Are you an athlete who is considering playing college athletics at the Division I or Division II level?
In order to practice, compete and receive an athletic scholarship during your first year at a DI or DII school, the NCAA Eligibility Center must certify you as eligible.
- If you are a freshman, you should check Mead High School's list of NCAA-approved courses at NCAA.org/courselist.
- As a sophomore, you should register with the NCAA Eligibility Center at eligibilitycenter.org
- As a junior, you should check with your counselor to make sure you are on track to complete the required number of NCAA-approved courses. Take the ACT or SAT and submit your scores to the NCAA Eligibility Center using code 9999. You need to be on track to graduate.
- As a senior - you should be completing their final NCAA core courses. Take the ACT or SAT AGAIN and submit your scores using code 9999.
For college enrollment in the fall, request your final amateurism certification beginning April 1.
Want to Play College Sports?
The advantages of competing in college sports are both immediate and lifelong. Participating in college sports provides opportunities to learn, compete and succeed. Student-athletes receive top-notch academic support, quality medical care and regular access to outstanding coaching, facilities and equipment.
And student-athletes as a group graduate at higher rates than their peers in the general student body and feel better prepared for life after college.
Want to play NCAA college sports? Check out this Recruiting Fact Sheet that highlights the three NCAA divisions to answer some initial questions.

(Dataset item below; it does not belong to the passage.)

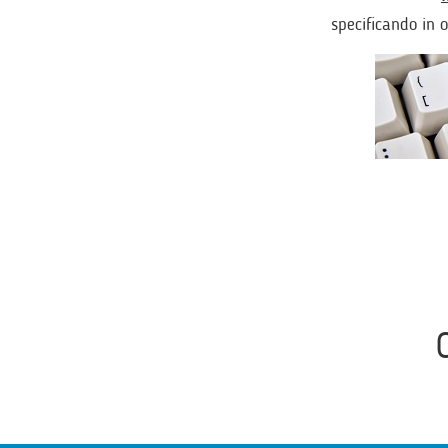
specificando in o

College-bound student-athletes preparing to enroll in a Division I or Division II school need to register with the NCAA Eligibility Center to ensure they have met amateurism standards and are academically prepared for college coursework.
- Division I Initial-Eligibility Toolkit
- Division II Initial-Eligibility Toolkit
- While playing sports at a Division III school does not require you to register with the Eligibility Center, there are still some important things you need to know.
Playing sports for an NCAA school is not your only option. Check out the National Association of Intercollegiate Athletics (NAIA) or the National Junior College Athletic Association (NJCAA) for other opportunities.